I remember the draft situation. Nixon got rid of the student deferrments. There was a lottery system. If you got a low number you went into the army. If you were lucky and got a high number you did not get drafted. Trump deferred his exposure through the 2S deferrments. When he was about 23 years old he got a lucky number. I wonder how he got the 1Y status.
By the late sixties the writing was on the wall, the anti-war movement was in full swing, and young American males were assigned lottery numbers to designate the order in which they would be drafted.
However, there were deferments to be had. If you were a full time student or involved in certain industries you would not be drafted until your status changed. These people were not considered draft dodgers. They were simply taking advantage of the opportunity not to get blown up in a far away land that by this time no one gave a crap about.
If your status changed you were given the dreaded 1A designation, i.e. draftable immediately, cannon fodder. at this time the draft dodger label was put into play.
You had three choices: 1. Raise your right hand and join up, 2. Leave the country to dodge the draft (usually Canada), or 3. Refuse to serve, go to jail and become the love object of a rather large man usually called Killer.
Of the three I joined, many fled, and some went to jail. There were no good choices. It was lose lose, and colleges were suddenly filled with young men who took many years to graduate.

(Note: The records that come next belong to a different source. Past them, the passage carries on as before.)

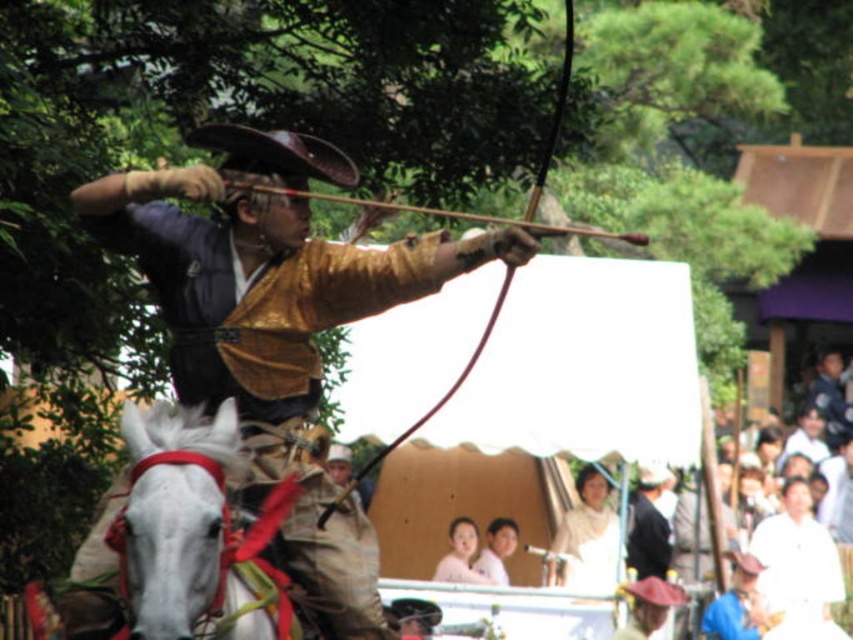 Can you confirm if white cotton kimono at center is positioned below smooth white face at center?

No.

Is point (589, 499) more distant than point (502, 584)?

Yes, point (589, 499) is behind point (502, 584).

Who is more distant from viewer, (589, 573) or (494, 573)?

Point (494, 573)

The width and height of the screenshot is (853, 640). In order to click on white cotton kimono at center in this screenshot , I will do `click(587, 538)`.

Can you confirm if shiny gold jacket at center is thinner than smooth white face at center?

In fact, shiny gold jacket at center might be wider than smooth white face at center.

Between shiny gold jacket at center and smooth white face at center, which one has less height?

With less height is smooth white face at center.

This screenshot has width=853, height=640. Find the location of `shiny gold jacket at center`. shiny gold jacket at center is located at coordinates (276, 320).

Who is higher up, smooth skin face at center or smooth white face at center?

Positioned higher is smooth white face at center.

Is smooth skin face at center shorter than smooth white face at center?

Yes, smooth skin face at center is shorter than smooth white face at center.

Does point (444, 572) come closer to viewer compared to point (483, 561)?

Yes, it is in front of point (483, 561).

This screenshot has height=640, width=853. I want to click on smooth skin face at center, so click(x=460, y=556). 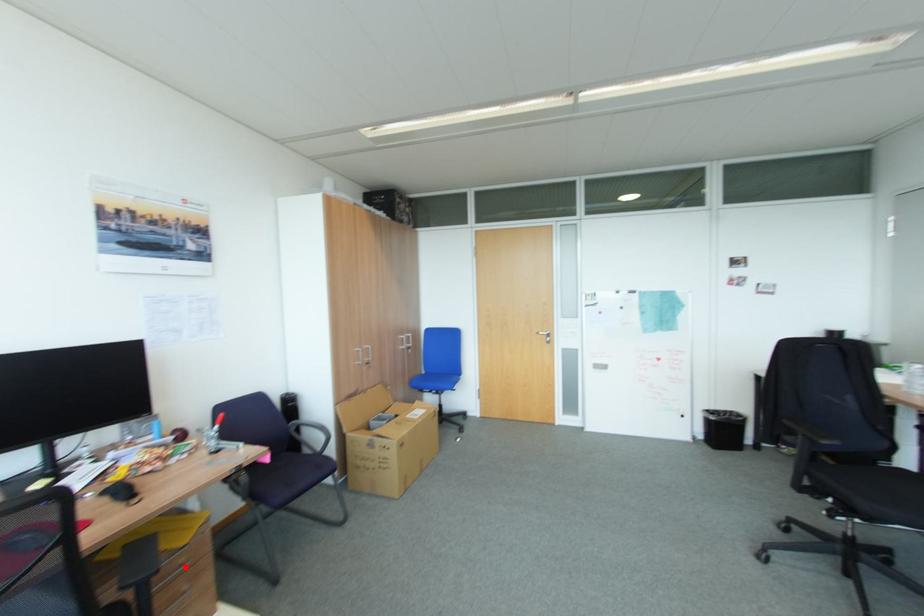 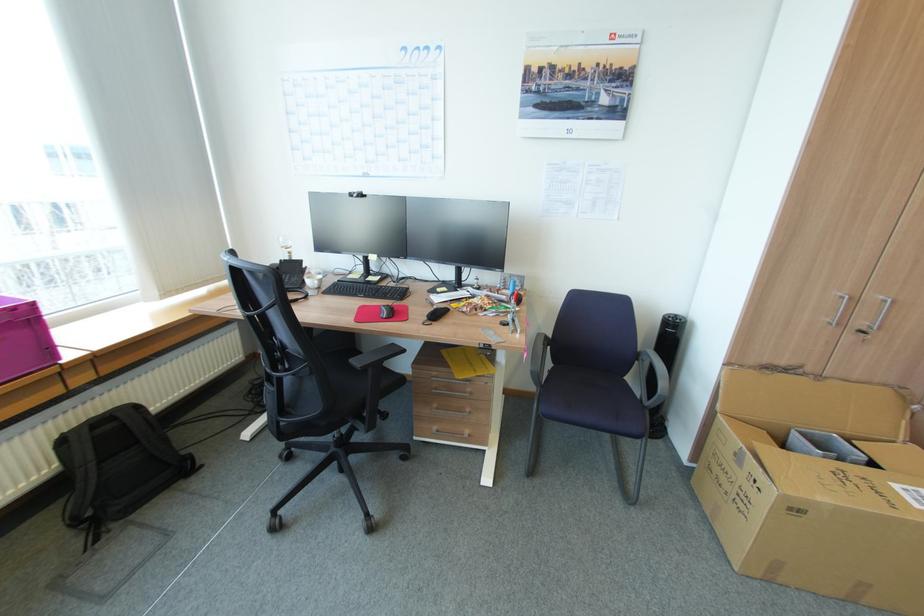 Question: I am providing you with two images of the same scene from different viewpoints. Given a red point in image1, look at the same physical point in image2. Is it:

Choices:
 (A) Closer to the viewpoint
 (B) Farther from the viewpoint

Answer: (B) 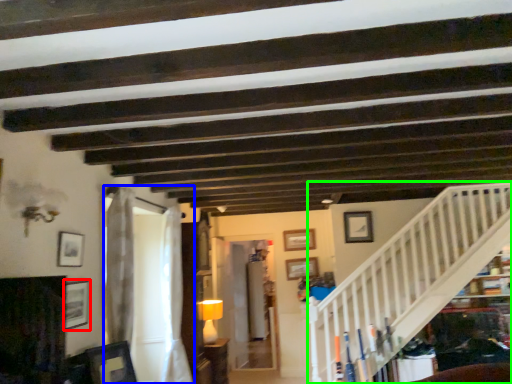 Question: Which is farther away from picture frame (highlighted by a red box)? curtain (highlighted by a blue box) or stairwell (highlighted by a green box)?

Choices:
 (A) curtain
 (B) stairwell

Answer: (B) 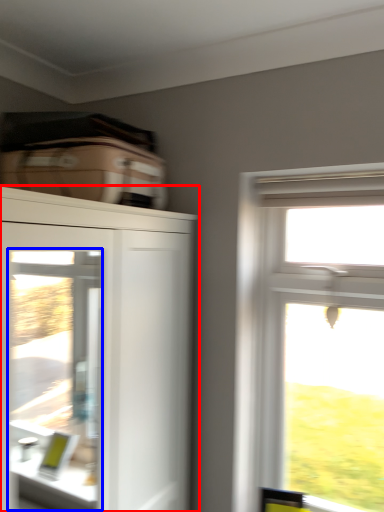 Question: Which point is further to the camera, cupboard (highlighted by a red box) or screen door (highlighted by a blue box)?

Choices:
 (A) cupboard
 (B) screen door

Answer: (B) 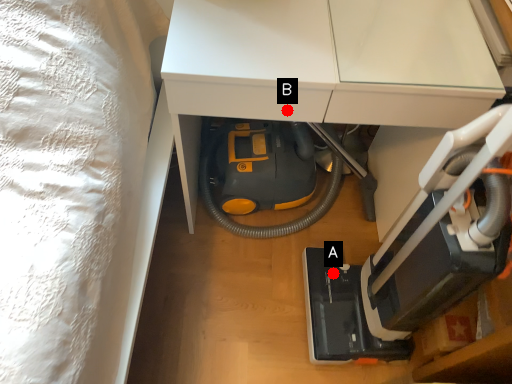 Question: Two points are circled on the image, labeled by A and B beside each circle. Which point appears farthest from the camera in this image?

Choices:
 (A) A is further
 (B) B is further

Answer: (A)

You had to be there, and the only true dodgers were those who fled the country. Everyone else was just in survival mode.
By the late sixties the writing was on the wall, the anti-war movement was in full swing, and young American males were assigned lottery numbers to designate the order in which they would be drafted.
However, there were deferments to be had. If you were a full time student or involved in certain industries you would not be drafted until your status changed. These people were not considered draft dodgers. They were simply taking advantage of the opportunity not to get blown up in a far away land that by this time no one gave a crap about.

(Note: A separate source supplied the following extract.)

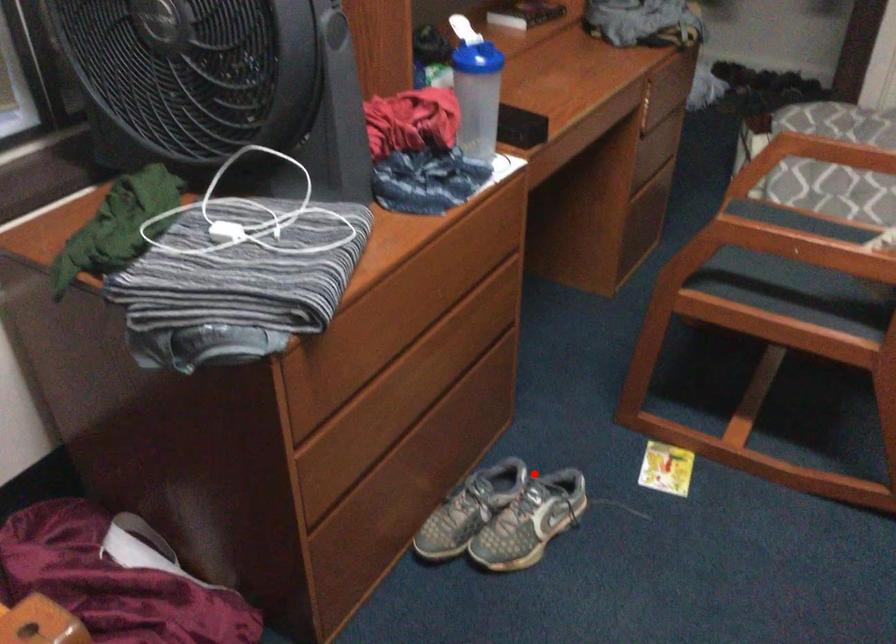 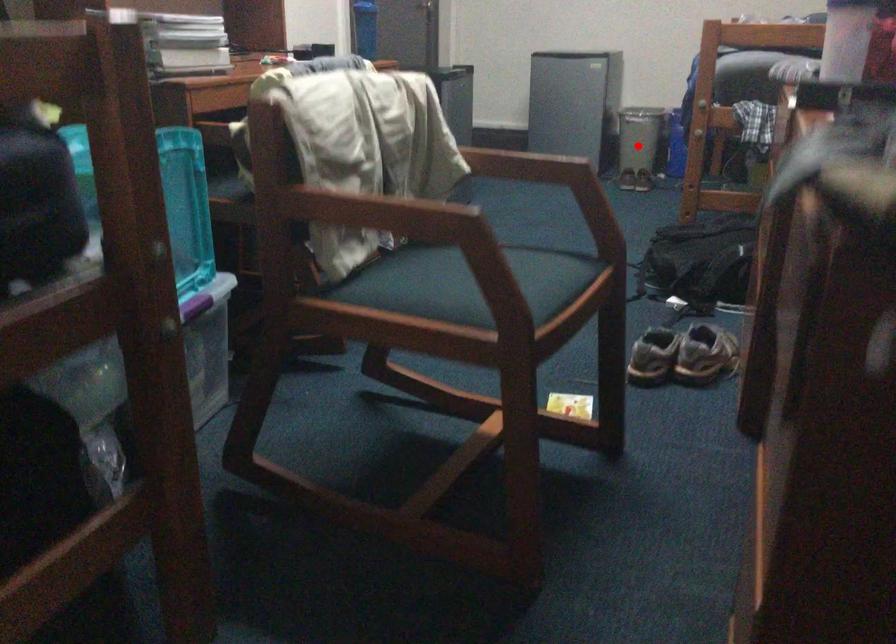 I am providing you with two images of the same scene from different viewpoints. A red point is marked on the first image and another point is marked on the second image. Are the points marked in image1 and image2 representing the same 3D position?

No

If your status changed you were given the dreaded 1A designation, i.e. draftable immediately, cannon fodder. at this time the draft dodger label was put into play.
You had three choices: 1. Raise your right hand and join up, 2. Leave the country to dodge the draft (usually Canada), or 3. Refuse to serve, go to jail and become the love object of a rather large man usually called Killer.

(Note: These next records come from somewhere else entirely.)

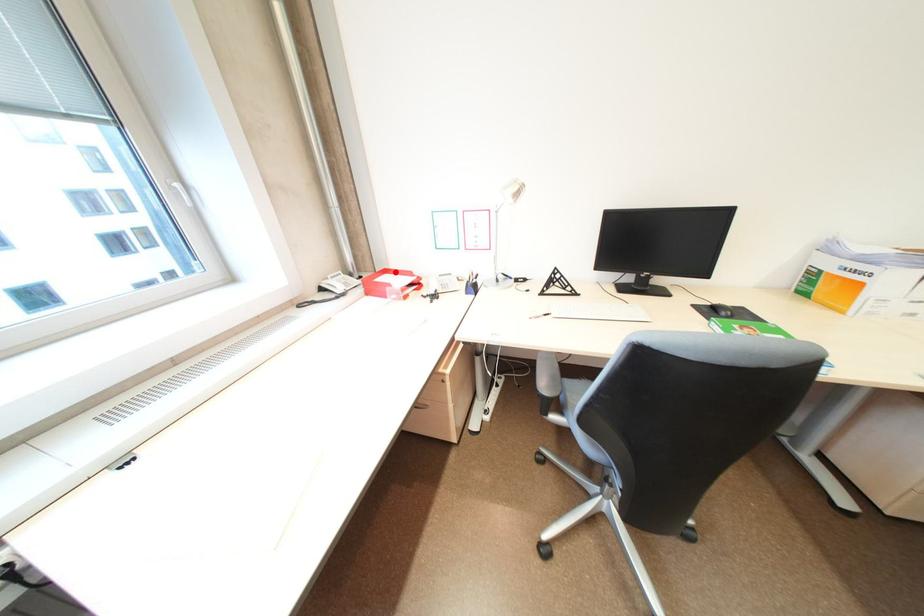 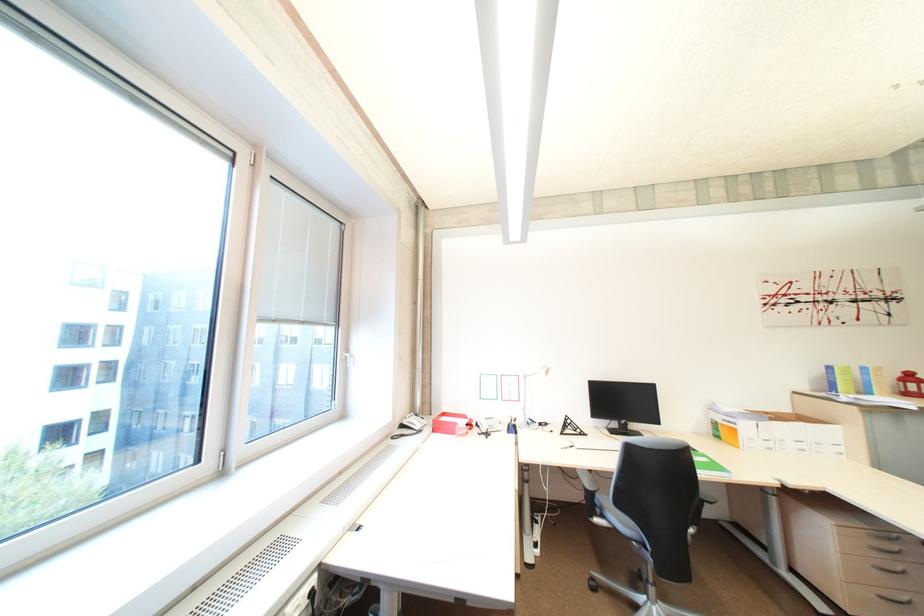 Question: I am providing you with two images of the same scene from different viewpoints. A red point is shown in image1. For the corresponding object point in image2, is it positioned nearer or farther from the camera?

Choices:
 (A) Nearer
 (B) Farther

Answer: (B) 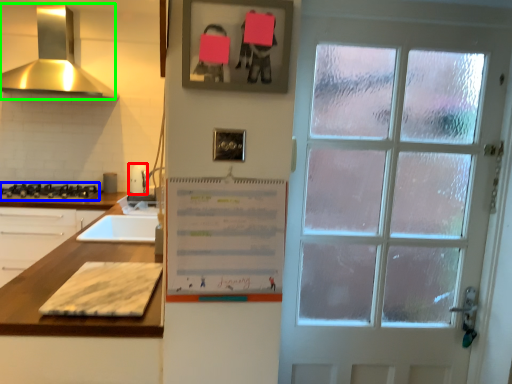 Question: Which object is the closest to the appliance (highlighted by a red box)? Choose among these: gas stove (highlighted by a blue box) or exhaust hood (highlighted by a green box).

Choices:
 (A) gas stove
 (B) exhaust hood

Answer: (A)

Of the three I joined, many fled, and some went to jail. There were no good choices. It was lose lose, and colleges were suddenly filled with young men who took many years to graduate.
You had to be there, and the only true dodgers were those who fled the country. Everyone else was just in survival mode.
“I actually think that the Vietnam draft contributed to the practice of graduate student assistants teaching classes in colleges and increase in government funded research by graduate students.”
It’s even worse than that. Huge numbers of draft deferrals led to a glut in lawyers!
A damn'd lie.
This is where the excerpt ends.